Transcribed page contents:
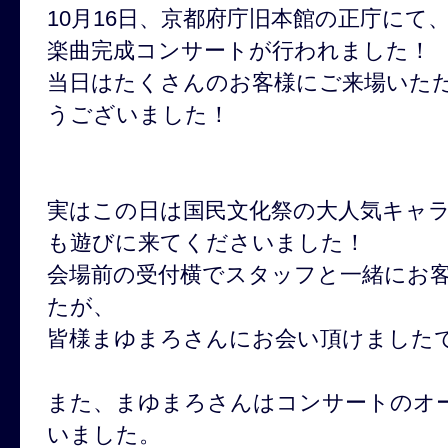
10月16日、京都府庁旧本館の正庁にて、
楽曲完成コンサートが行われました！
当日はたくさんのお客様にご来場いた
うございました！
実はこの日は国民文化祭の大人気キャ
も遊びに来てくださいました！
会場前の受付横でスタッフと一緒にお
たが、
皆様まゆまろさんにお会い頂けました
また、まゆまろさんはコンサートのオ
いました。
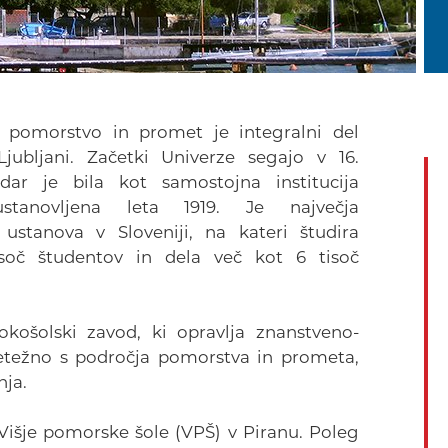
a pomorstvo in promet je integralni del
jubljani. Začetki Univerze segajo v 16.
ndar je bila kot samostojna institucija
stanovljena leta 1919. Je največja
 ustanova v Sloveniji, na kateri študira
isoč študentov in dela več kot 6 tisoč
košolski zavod, ki opravlja znanstveno-
retežno s področja pomorstva in prometa,
nja.
i Višje pomorske šole (VPŠ) v Piranu. Poleg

**Problem requirements**
Without carrying over any pictures, retype the records above exactly.

**Response box**
10月16日、京都府庁旧本館の正庁にて、
楽曲完成コンサートが行われました！
当日はたくさんのお客様にご来場いた
うございました！
実はこの日は国民文化祭の大人気キャ
も遊びに来てくださいました！
会場前の受付横でスタッフと一緒にお
たが、
皆様まゆまろさんにお会い頂けました
また、まゆまろさんはコンサートのオ
いました。
a pomorstvo in promet je integralni del
jubljani. Začetki Univerze segajo v 16.
ndar je bila kot samostojna institucija
stanovljena leta 1919. Je največja
 ustanova v Sloveniji, na kateri študira
isoč študentov in dela več kot 6 tisoč
košolski zavod, ki opravlja znanstveno-
retežno s področja pomorstva in prometa,
nja.
i Višje pomorske šole (VPŠ) v Piranu. Poleg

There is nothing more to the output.